Che barba!

Pubblicato il 17-12-2020

di Flaminia Morandi

Il 55% dei maschi europei oggi porta la barba, forse per non passare 3.000 ore della propria vita a radersi (secondo i calcoli della Braun), forse perché la barba è una moda "hipster" (che include bicicletta, birra artigianale, ascolto della musica dei vinili, cibo bio...). La barba non è affatto un accessorio innocente, anzi, è stata addirittura un problema teologico.

C’è la famosa barba di Aronne nel salmo 132, segno dell’uomo saggio e pacificato, con l’olio che scende sui peli come la rugiada dell’Ermon. Per gli ebrei la barba era sacra e poteva essere tagliata solo in segno di lutto. Se a tagliarla erano i nemici, come fece il re degli ammoniti agli ambasciatori del re Davide, equivaleva a una dichiarazione di guerra. Aveva la barba san Giovanni Battista, il precursore, forse, della setta degli Esseni, tutti barbuti. Ha la barba l’uomo della Sindone. Le più antiche immagini di Gesù sono barbate: perché, secondo lo storico dell’arte padre Heinrich Pfeiffer, fanno riferimento a un unico modello, il più vicino al vero.
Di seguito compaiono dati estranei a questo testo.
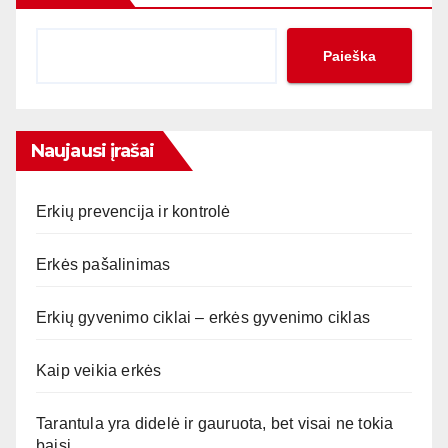
Paieška
Naujausi įrašai
Erkių prevencija ir kontrolė
Erkės pašalinimas
Erkių gyvenimo ciklai – erkės gyvenimo ciklas
Kaip veikia erkės
Tarantula yra didelė ir gauruota, bet visai ne tokia
baisi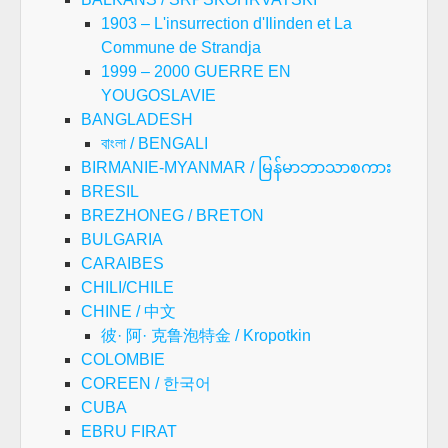
1903 – L'insurrection d'Ilinden et La
Commune de Strandja
1999 – 2000 GUERRE EN
YOUGOSLAVIE
BANGLADESH
বাংলা / BENGALI
BIRMANIE-MYANMAR / မြန်မာဘာသာစကား
BRESIL
BREZHONEG / BRETON
BULGARIA
CARAIBES
CHILI/CHILE
CHINE / 中文
彼· 阿· 克鲁泡特金 / Kropotkin
COLOMBIE
COREEN / 한국어
CUBA
EBRU FIRAT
Le rappresentazioni di Gesù senza barba si ispirano piuttosto al modello del dio Apollo: dipinte a uso e consumo dei convertiti pagani, che volevano Gesù giovane, bello e glabro. San Clemente d’Alessandria, II secolo, la pensava come padre Pfeiffer: la barba rende simili all’immagine del Figlio, primogenito di molti fratelli. «Forse Dio stima tanto i peli della barba che negli uomini li fa spuntare insieme alla prudenza», diceva. Quando fu eletto vescovo, sant’Ambrogio, che come magistrato romano si radeva, si affrettò a farsi crescere la barba, oltre che a farsi battezzare. La barba infatti era prescritta dalle Costituzioni apostoliche, sempre per le stesse ragioni: radersi la barba è disprezzare Dio «che ti ha creato a sua immagine». Il testo includeva anche i capelli: sul portarli corti o lunghi si accese un dibattito, che rifletteva il punto di vista della cultura occidentale e di quella orientale.

Un testo inglese di diritto canonico del VI secolo, per esempio, ordina ai preti di non lasciare crescere né barba né capelli. Un canone del Concilio di Roma, 721, sembra imporre l’uso di portare i capelli lunghi legati dietro la nuca, come molti preti orientali, ma venne interpretato alla latina, come obbligo di tagliarli. Il Concilio di Tolosa del 1119 minacciò di scomunicare chi si fosse lasciato crescere la barba «come i laici». Uno dei motivi del drammatico scisma tra Chiesa d’Oriente e Chiesa d’Occidente, nel 1054, fu che gli occidentali: «Celebrano con gli azzimi, si radono la barba e i loro monaci mangiano la carne», secondo l’accusa del patriarca di Costantinopoli Michele Cerulario.

Ci si è fatti guerra anche a colpi di barbe e di menti glabri, usati come segni di appartenenza. Peli, carne, corpo sono sì materia sacra, ma come una crisalide. La sua vocazione, diceva san Massimo, è screpolarsi, consumarsi per far emergere «l’uomo interiore al cuore», «il fuoco ineffabile e prodigioso nascosto all’interno dell’anima come un roveto ardente»: l’essere «divinizzato», persona di pace.